Wednesday, December 26, 2018

Star Citizen Receives $46 Million From Private Investors

Last Thursday, Cloud Imperium Games, the company developing Star Citizen and Squadron 42, announced that it was accepting $46 million in investments from Clive Calder and his son Keith. In conjunction with the investment news came the release of financial information covering the years 2012-2017. With sold information available, I have a couple of thought.

Crowdfunding is not enough to finish the games. As of Christmas, 2018, Chris Roberts has raised $212.5 million from crowdfunding. A staggering amount the world may never see raised from video game players again. But as the recently released information shows, not enough to complete the game.
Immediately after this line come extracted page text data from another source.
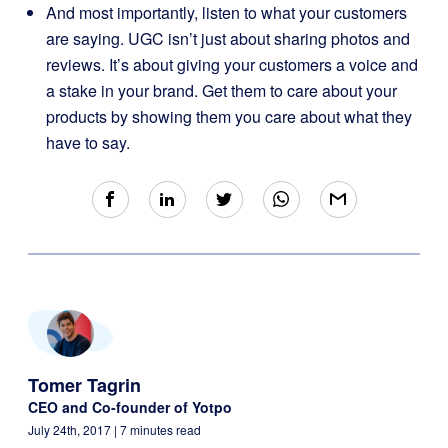
And most importantly, listen to what your customers
are saying. UGC isn’t just about sharing photos and
reviews. It’s about giving your customers a voice and
a stake in your brand. Get them to care about your
products by showing them you care about what they
have to say.
Tomer Tagrin
CEO and Co-founder of Yotpo
July 24th, 2017
| 7 minutes read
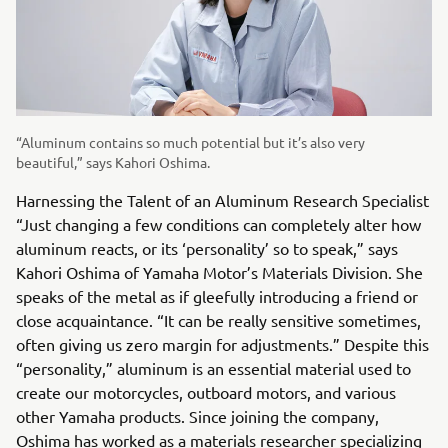
“Aluminum contains so much potential but it’s also very
beautiful,” says Kahori Oshima.
Harnessing the Talent of an Aluminum Research Specialist
“Just changing a few conditions can completely alter how
aluminum reacts, or its ‘personality’ so to speak,” says
Kahori Oshima of Yamaha Motor’s Materials Division. She
speaks of the metal as if gleefully introducing a friend or
close acquaintance. “It can be really sensitive sometimes,
often giving us zero margin for adjustments.” Despite this
“personality,” aluminum is an essential material used to
create our motorcycles, outboard motors, and various
other Yamaha products. Since joining the company,
Oshima has worked as a materials researcher specializing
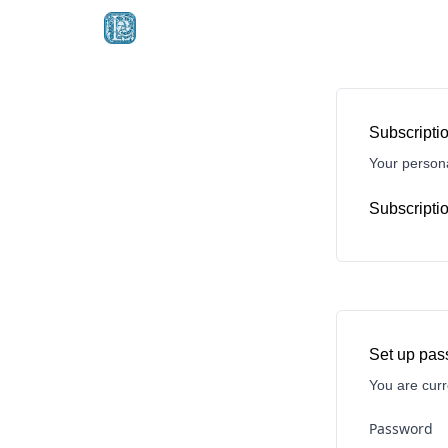
Subscriptio
Your persona
Subscriptio
Set up pa
You are curr
Password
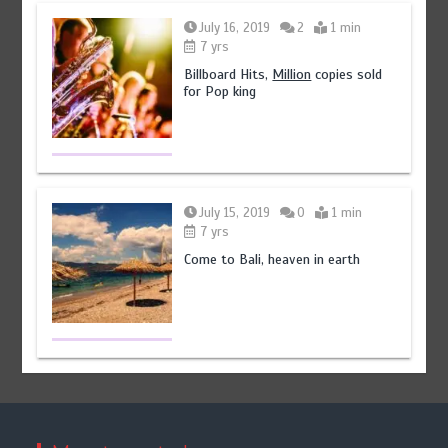
July 16, 2019
2
1 min
7 yrs
Billboard Hits,
Million
copies sold
for Pop king
July 15, 2019
0
1 min
7 yrs
Come to Bali, heaven in earth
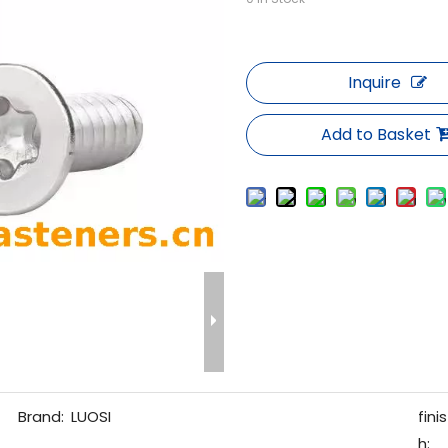
Inquire
Add to Basket
Brand:
LUOSI
finis
h:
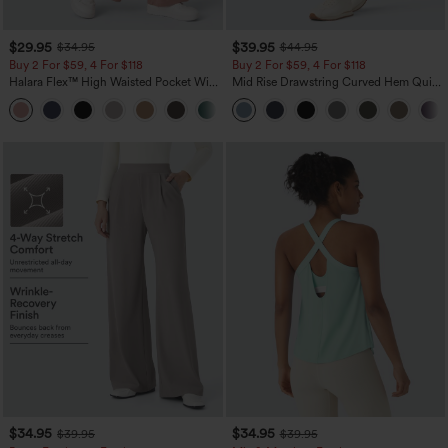
$29.95
$39.95
$34.95
$44.95
Buy 2 For $59, 4 For $118
Buy 2 For $59, 4 For $118
Halara Flex™ High Waisted Pocket Wide
Mid Rise Drawstring Curved Hem Quick
Leg Waffle Work Pants
Dry Golf Tapered Pants with Pockets-
+21
UPF40+
$34.95
$34.95
$39.95
$39.95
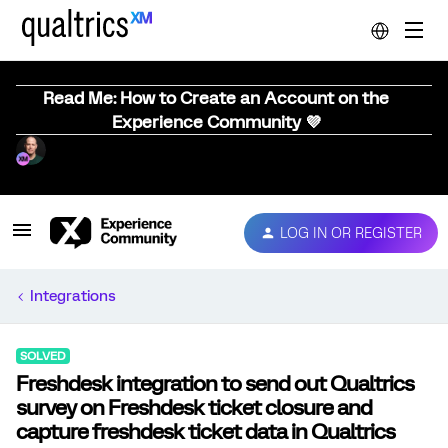
Read Me: How to Create an Account on the
Experience Community 💜
LOG IN OR REGISTER
Integrations
SOLVED
Freshdesk integration to send out Qualtrics
survey on Freshdesk ticket closure and
capture freshdesk ticket data in Qualtrics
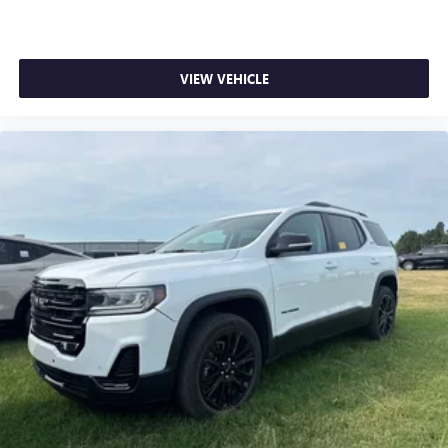
VIEW VEHICLE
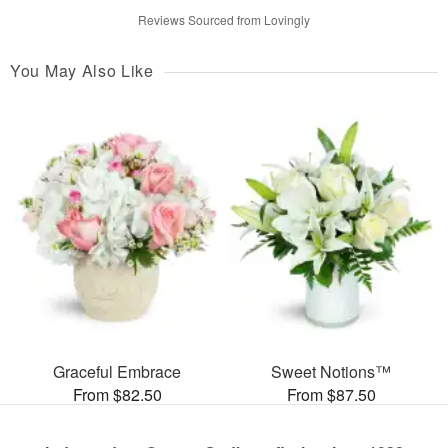
Reviews Sourced from Lovingly
You May Also Like
Graceful Embrace
Sweet Notions™
From $82.50
From $87.50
CIG Income - 2012 through 2017

Through the end of 2017, CIG had collected $175.5 million from backers. Including the $11.2 from subscriptions, players provided $186.7 million to CIG. In the same amount of time, CIG spent $193.3 million. That's right, at the end of 2017, CIG had spent $6.6 million more than it raised from the fan base. The $15 million CIG had in the bank at the end of 2017 came from the "Other income" category:
The Other income line represents income from partnerships with various hardware and software vendors, sponsorship income and various local incentives which we receive based upon the nature and location of our development and production activities. It also includes any exchange differences as referred above.
With a burn rate of $50 million/year, without the cash infusion from the Calders, Roberts would have had to slow down development, even if he continued to collect $37 million from backers each year.

Roberts finally getting oversight. For six years, Chris Roberts had free reign to do as he pleased in the development of Star Citizen and Squadron 42. I don't think he will like having to answer to investors, even if he retains control over the company. In an interview with Gamasutra in September 2013, Roberts gave his thoughts on investors:
Roberts had lined up independent investors to fund his game, but he was happy to leave them behind when his crowdfunding campaign took off. In the end, he felt investment could lead to getting sold to a publisher -- and for his opinion on that, see above.

"The fact that we don't have to take investors... means that we can just concentrate on delivering a really great game and have no external pressure."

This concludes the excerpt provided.